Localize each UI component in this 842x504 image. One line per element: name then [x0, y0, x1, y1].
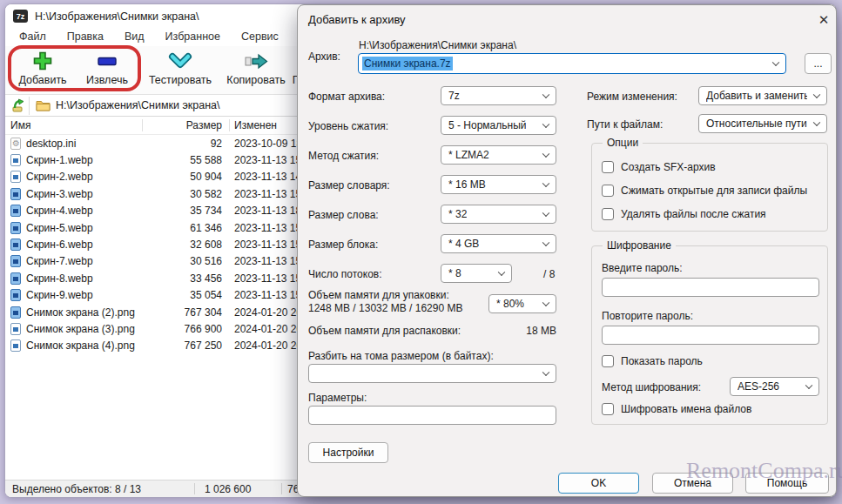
show-password-checkbox[interactable]	[602, 355, 614, 367]
image-file-icon	[10, 188, 21, 200]
encrypt-names-checkbox[interactable]	[602, 403, 614, 415]
update-mode-label: Режим изменения:	[587, 91, 677, 103]
file-size: 50 904	[142, 171, 229, 183]
method-select[interactable]: * LZMA2	[441, 145, 556, 165]
file-name: Скрин-8.webp	[26, 272, 93, 285]
chevron-down-icon	[542, 91, 549, 98]
dictionary-select[interactable]: * 16 MB	[441, 175, 556, 194]
menu-tools[interactable]: Сервис	[231, 29, 289, 45]
chevron-down-icon	[498, 269, 505, 276]
path-mode-label: Пути к файлам:	[587, 118, 663, 131]
file-name: Скрин-4.webp	[26, 205, 93, 217]
file-name: Снимок экрана (4).png	[26, 339, 135, 352]
file-size: 767 250	[142, 339, 229, 352]
word-size-label: Размер слова:	[308, 209, 379, 221]
dictionary-label: Размер словаря:	[308, 179, 390, 192]
file-name: Скрин-6.webp	[26, 239, 93, 251]
menu-view[interactable]: Вид	[114, 29, 155, 45]
password-input[interactable]	[602, 278, 819, 297]
encryption-group: Шифрование Введите пароль: Повторите пар…	[591, 245, 828, 425]
cancel-button[interactable]: Отмена	[652, 473, 733, 494]
compress-shared-checkbox-row[interactable]: Сжимать открытые для записи файлы	[602, 185, 807, 197]
menu-favorites[interactable]: Избранное	[155, 29, 231, 45]
delete-after-checkbox[interactable]	[602, 208, 614, 220]
extract-minus-icon	[96, 50, 118, 72]
menu-file[interactable]: Файл	[9, 29, 57, 45]
compress-shared-checkbox[interactable]	[602, 185, 614, 197]
memory-unpack-label: Объем памяти для распаковки:	[308, 325, 461, 337]
show-password-checkbox-row[interactable]: Показать пароль	[602, 355, 703, 367]
ini-file-icon	[10, 138, 21, 150]
image-file-icon	[10, 306, 21, 319]
file-size: 767 304	[142, 306, 229, 319]
memory-pack-values: 1248 MB / 13032 MB / 16290 MB	[308, 302, 462, 314]
help-button[interactable]: Помощь	[745, 473, 829, 494]
encrypt-names-checkbox-row[interactable]: Шифровать имена файлов	[602, 403, 751, 415]
screenshot-root: { "main_window": { "title": "H:\\Изображ…	[0, 0, 842, 504]
enter-password-label: Введите пароль:	[602, 262, 683, 274]
update-mode-select[interactable]: Добавить и заменить	[698, 86, 827, 105]
image-file-icon	[10, 171, 21, 183]
column-size[interactable]: Размер	[142, 119, 229, 131]
format-select[interactable]: 7z	[441, 86, 556, 105]
format-label: Формат архива:	[308, 91, 385, 103]
path-mode-select[interactable]: Относительные пути	[698, 114, 827, 133]
sfx-checkbox[interactable]	[602, 161, 614, 173]
block-size-select[interactable]: * 4 GB	[441, 234, 556, 253]
chevron-down-icon	[542, 210, 549, 217]
archive-name-combo[interactable]: Снимки экрана.7z	[358, 53, 786, 74]
menu-edit[interactable]: Правка	[57, 29, 114, 45]
file-name: Скрин-1.webp	[26, 154, 93, 166]
file-size: 92	[142, 138, 229, 150]
extract-button[interactable]: Извлечь	[78, 50, 136, 91]
delete-after-checkbox-row[interactable]: Удалять файлы после сжатия	[602, 208, 766, 220]
encryption-method-select[interactable]: AES-256	[730, 377, 819, 396]
column-name[interactable]: Имя	[5, 119, 142, 131]
parameters-input[interactable]	[308, 406, 556, 425]
level-select[interactable]: 5 - Нормальный	[441, 116, 556, 135]
parameters-label: Параметры:	[308, 392, 367, 404]
status-total-size: 1 026 600	[205, 483, 251, 495]
chevron-down-icon[interactable]	[772, 59, 779, 66]
archive-dir-path: H:\Изображения\Снимки экрана\	[359, 39, 516, 51]
file-size: 35 054	[142, 289, 229, 301]
file-size: 35 734	[142, 205, 229, 217]
column-divider[interactable]	[229, 119, 230, 131]
word-size-select[interactable]: * 32	[441, 205, 556, 224]
add-plus-icon	[32, 50, 53, 72]
file-size: 30 516	[142, 255, 229, 267]
method-label: Метод сжатия:	[308, 150, 379, 162]
up-level-button[interactable]	[7, 97, 30, 115]
close-icon[interactable]: ✕	[813, 10, 834, 30]
chevron-down-icon	[542, 299, 549, 306]
split-volumes-combo[interactable]	[308, 364, 556, 383]
memory-pack-select[interactable]: * 80%	[488, 294, 556, 313]
address-path: H:\Изображения\Снимки экрана\	[56, 99, 220, 111]
chevron-down-icon	[805, 382, 812, 389]
image-file-icon	[10, 255, 21, 267]
sfx-checkbox-row[interactable]: Создать SFX-архив	[602, 161, 716, 173]
test-button[interactable]: Тестировать	[143, 50, 218, 91]
dialog-title: Добавить к архиву	[308, 13, 406, 26]
image-file-icon	[10, 205, 21, 217]
settings-button[interactable]: Настройки	[308, 442, 388, 463]
image-file-icon	[10, 289, 21, 301]
add-button[interactable]: Добавить	[14, 50, 71, 91]
file-size: 30 582	[142, 188, 229, 200]
threads-select[interactable]: * 8	[441, 264, 512, 283]
file-name: Снимок экрана (3).png	[26, 323, 135, 335]
column-divider[interactable]	[142, 119, 143, 131]
image-file-icon	[10, 154, 21, 166]
level-label: Уровень сжатия:	[308, 120, 388, 132]
image-file-icon	[10, 272, 21, 285]
file-name: Скрин-7.webp	[26, 255, 93, 267]
ok-button[interactable]: OK	[558, 473, 639, 494]
memory-pack-label: Объем памяти для упаковки:	[308, 289, 449, 301]
options-group-title: Опции	[603, 137, 643, 149]
browse-button[interactable]: ...	[805, 53, 832, 74]
green-up-arrow-icon	[10, 97, 26, 113]
file-size: 32 608	[142, 239, 229, 251]
repeat-password-input[interactable]	[602, 326, 819, 345]
copy-button[interactable]: Копировать	[221, 50, 291, 91]
encryption-method-label: Метод шифрования:	[602, 381, 701, 393]
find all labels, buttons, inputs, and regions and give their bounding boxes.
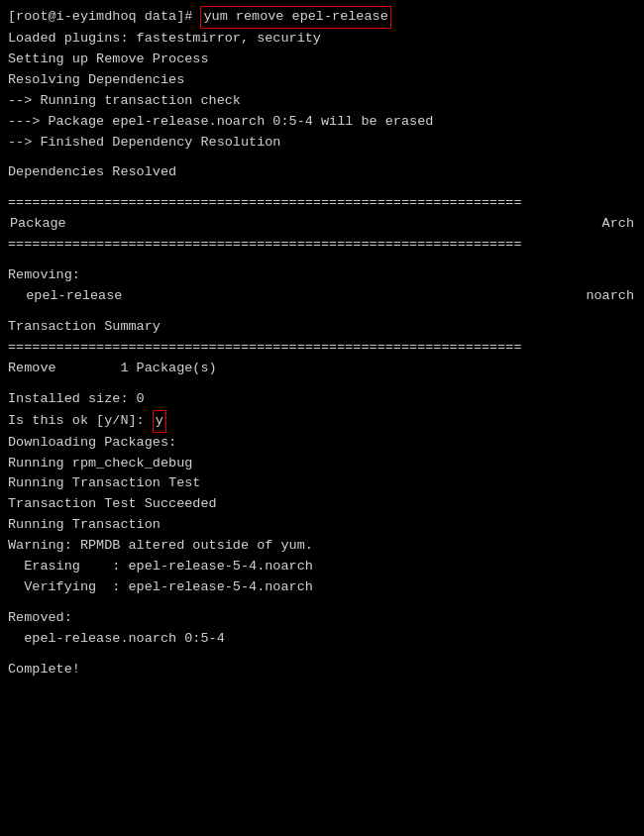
col-arch-header: Arch	[602, 214, 634, 235]
output-line-4: --> Running transaction check	[8, 91, 636, 112]
package-name: epel-release	[10, 286, 122, 307]
output-line-5: ---> Package epel-release.noarch 0:5-4 w…	[8, 112, 636, 133]
tx-test: Running Transaction Test	[8, 473, 636, 494]
package-row: epel-release noarch	[8, 286, 636, 307]
output-line-3: Resolving Dependencies	[8, 70, 636, 91]
spacer-7	[8, 650, 636, 660]
remove-line: Remove 1 Package(s)	[8, 359, 636, 379]
removing-label: Removing:	[8, 265, 636, 286]
spacer-5	[8, 379, 636, 389]
col-package-header: Package	[10, 214, 66, 235]
rpm-check: Running rpm_check_debug	[8, 454, 636, 474]
transaction-summary-label: Transaction Summary	[8, 317, 636, 338]
spacer-6	[8, 598, 636, 608]
verifying-line: Verifying : epel-release-5-4.noarch	[8, 577, 636, 598]
separator-mid: ========================================…	[8, 235, 636, 256]
downloading: Downloading Packages:	[8, 433, 636, 454]
warning-rpmdb: Warning: RPMDB altered outside of yum.	[8, 536, 636, 557]
removed-label: Removed:	[8, 608, 636, 629]
output-line-2: Setting up Remove Process	[8, 50, 636, 70]
table-header-row: Package Arch	[8, 214, 636, 235]
spacer-3	[8, 256, 636, 265]
spacer-1	[8, 153, 636, 162]
spacer-4	[8, 307, 636, 317]
output-deps-resolved: Dependencies Resolved	[8, 162, 636, 183]
separator-tx: ========================================…	[8, 338, 636, 359]
running-tx: Running Transaction	[8, 515, 636, 536]
yn-line: Is this ok [y/N]: y	[8, 410, 636, 433]
prompt-text: [root@i-eyimdhoq data]#	[8, 7, 200, 28]
command-box: yum remove epel-release	[200, 6, 390, 29]
separator-top: ========================================…	[8, 193, 636, 214]
prompt-line: [root@i-eyimdhoq data]# yum remove epel-…	[8, 6, 636, 29]
spacer-2	[8, 183, 636, 193]
terminal-window: [root@i-eyimdhoq data]# yum remove epel-…	[8, 6, 636, 680]
output-line-6: --> Finished Dependency Resolution	[8, 133, 636, 154]
tx-test-succeeded: Transaction Test Succeeded	[8, 494, 636, 515]
package-arch: noarch	[586, 286, 634, 307]
yn-prompt: Is this ok [y/N]:	[8, 411, 153, 432]
erasing-line: Erasing : epel-release-5-4.noarch	[8, 557, 636, 577]
complete-label: Complete!	[8, 660, 636, 680]
removed-package: epel-release.noarch 0:5-4	[8, 629, 636, 650]
yn-input-box: y	[153, 410, 166, 433]
installed-size: Installed size: 0	[8, 389, 636, 410]
output-line-1: Loaded plugins: fastestmirror, security	[8, 29, 636, 50]
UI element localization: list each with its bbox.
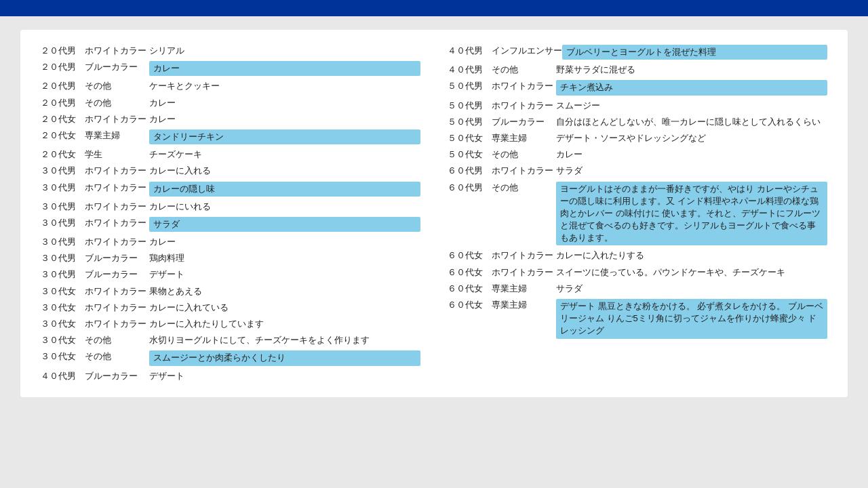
table-row: ６０代男ホワイトカラーサラダ	[448, 163, 827, 178]
table-row: ６０代男その他ヨーグルトはそのままが一番好きですが、やはり カレーやシチューの隠…	[448, 180, 827, 247]
category-label: その他	[85, 80, 149, 92]
response-text: チーズケーキ	[149, 148, 420, 161]
table-row: ６０代女専業主婦サラダ	[448, 281, 827, 296]
response-text: ケーキとクッキー	[149, 80, 420, 92]
category-label: ホワイトカラー	[492, 80, 556, 92]
table-row: ５０代女専業主婦デザート・ソースやドレッシングなど	[448, 131, 827, 146]
age-label: ３０代女	[41, 334, 85, 346]
age-label: ２０代女	[41, 129, 85, 142]
table-row: ３０代男ホワイトカラーサラダ	[41, 216, 420, 233]
table-row: ３０代男ホワイトカラーカレーの隠し味	[41, 180, 420, 198]
response-text: 鶏肉料理	[149, 252, 420, 264]
main-content: ２０代男ホワイトカラーシリアル２０代男ブルーカラーカレー２０代男その他ケーキとク…	[20, 30, 848, 397]
category-label: ホワイトカラー	[85, 285, 149, 298]
table-row: ５０代女その他カレー	[448, 147, 827, 162]
response-text: デザート・ソースやドレッシングなど	[556, 132, 827, 144]
response-text: デザート	[149, 370, 420, 382]
response-text: デザート	[149, 268, 420, 281]
table-row: ２０代男その他ケーキとクッキー	[41, 79, 420, 94]
age-label: ５０代男	[448, 100, 492, 112]
response-text: サラダ	[556, 283, 827, 295]
table-row: ２０代男ホワイトカラーシリアル	[41, 43, 420, 58]
age-label: ４０代男	[448, 45, 492, 57]
age-label: ６０代女	[448, 283, 492, 295]
category-label: ホワイトカラー	[85, 165, 149, 177]
category-label: ホワイトカラー	[492, 165, 556, 177]
age-label: ２０代女	[41, 148, 85, 161]
age-label: ５０代男	[448, 80, 492, 92]
response-text: カレー	[149, 236, 420, 248]
category-label: ホワイトカラー	[85, 236, 149, 248]
category-label: ブルーカラー	[85, 370, 149, 382]
table-row: ４０代男ブルーカラーデザート	[41, 369, 420, 384]
response-text: 水切りヨーグルトにして、チーズケーキをよく作ります	[149, 334, 420, 346]
category-label: その他	[492, 64, 556, 76]
response-text: タンドリーチキン	[149, 129, 420, 144]
response-text: ヨーグルトはそのままが一番好きですが、やはり カレーやシチューの隠し味に利用しま…	[556, 182, 827, 246]
table-row: ５０代男ブルーカラー自分はほとんどしないが、唯一カレーに隠し味として入れるくらい	[448, 115, 827, 129]
table-row: ２０代男ブルーカラーカレー	[41, 60, 420, 77]
category-label: ホワイトカラー	[85, 45, 149, 57]
category-label: ホワイトカラー	[492, 249, 556, 262]
response-text: サラダ	[556, 165, 827, 177]
category-label: ホワイトカラー	[85, 182, 149, 194]
table-row: ３０代女ホワイトカラーカレーに入れたりしています	[41, 317, 420, 331]
table-row: ３０代男ホワイトカラーカレーに入れる	[41, 163, 420, 178]
category-label: ブルーカラー	[492, 116, 556, 128]
category-label: 専業主婦	[492, 132, 556, 144]
age-label: ３０代男	[41, 252, 85, 264]
response-text: シリアル	[149, 45, 420, 57]
right-column: ４０代男インフルエンサーブルベリーとヨーグルトを混ぜた料理４０代男その他野菜サラ…	[448, 43, 827, 384]
table-row: ３０代女ホワイトカラー果物とあえる	[41, 284, 420, 299]
table-row: ６０代女専業主婦デザート 黒豆ときな粉をかける。 必ず煮タレをかける。 ブルーベ…	[448, 298, 827, 340]
category-label: その他	[85, 334, 149, 346]
age-label: ２０代男	[41, 97, 85, 109]
response-text: サラダ	[149, 217, 420, 232]
category-label: ホワイトカラー	[85, 302, 149, 314]
age-label: ６０代男	[448, 182, 492, 194]
response-text: カレーの隠し味	[149, 182, 420, 197]
response-text: デザート 黒豆ときな粉をかける。 必ず煮タレをかける。 ブルーベリージャム りん…	[556, 299, 827, 339]
age-label: ２０代男	[41, 80, 85, 92]
table-row: ４０代男その他野菜サラダに混ぜる	[448, 62, 827, 77]
table-row: ５０代男ホワイトカラースムージー	[448, 98, 827, 113]
response-text: カレー	[556, 148, 827, 161]
category-label: ホワイトカラー	[85, 217, 149, 229]
response-text: カレーに入れたりする	[556, 249, 827, 262]
age-label: ６０代女	[448, 249, 492, 262]
age-label: ３０代男	[41, 217, 85, 229]
table-row: ４０代男インフルエンサーブルベリーとヨーグルトを混ぜた料理	[448, 43, 827, 61]
category-label: 専業主婦	[492, 299, 556, 311]
age-label: ６０代男	[448, 165, 492, 177]
age-label: ６０代女	[448, 299, 492, 311]
table-row: ３０代女その他水切りヨーグルトにして、チーズケーキをよく作ります	[41, 333, 420, 348]
left-column: ２０代男ホワイトカラーシリアル２０代男ブルーカラーカレー２０代男その他ケーキとク…	[41, 43, 420, 384]
table-row: ３０代男ホワイトカラーカレー	[41, 235, 420, 249]
category-label: ホワイトカラー	[492, 100, 556, 112]
table-row: ２０代女専業主婦タンドリーチキン	[41, 128, 420, 146]
age-label: ６０代女	[448, 266, 492, 279]
category-label: 学生	[85, 148, 149, 161]
age-label: ３０代女	[41, 302, 85, 314]
age-label: ５０代女	[448, 148, 492, 161]
age-label: ２０代男	[41, 45, 85, 57]
category-label: ホワイトカラー	[85, 318, 149, 330]
category-label: ホワイトカラー	[492, 266, 556, 279]
age-label: ５０代男	[448, 116, 492, 128]
response-text: チキン煮込み	[556, 80, 827, 95]
category-label: その他	[492, 182, 556, 194]
response-text: 果物とあえる	[149, 285, 420, 298]
table-row: ３０代女その他スムージーとか肉柔らかくしたり	[41, 349, 420, 367]
category-label: その他	[85, 97, 149, 109]
header	[0, 0, 868, 16]
age-label: ４０代男	[448, 64, 492, 76]
category-label: ブルーカラー	[85, 268, 149, 281]
category-label: ブルーカラー	[85, 252, 149, 264]
response-text: 自分はほとんどしないが、唯一カレーに隠し味として入れるくらい	[556, 116, 827, 128]
age-label: ３０代男	[41, 201, 85, 213]
category-label: ブルーカラー	[85, 61, 149, 73]
response-text: スイーツに使っている。パウンドケーキや、チーズケーキ	[556, 266, 827, 279]
category-label: インフルエンサー	[492, 45, 562, 57]
table-row: ２０代女ホワイトカラーカレー	[41, 112, 420, 127]
response-text: スムージー	[556, 100, 827, 112]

• Directions: Looking over the records, find each line with the word "title" and copy it.

• Solution below:
screenshot-root: { "main_window": { "title": "H:\\Изображ…	[0, 0, 842, 504]
dialog-title: Добавить к архиву	[308, 13, 406, 26]
options-group-title: Опции	[603, 137, 643, 149]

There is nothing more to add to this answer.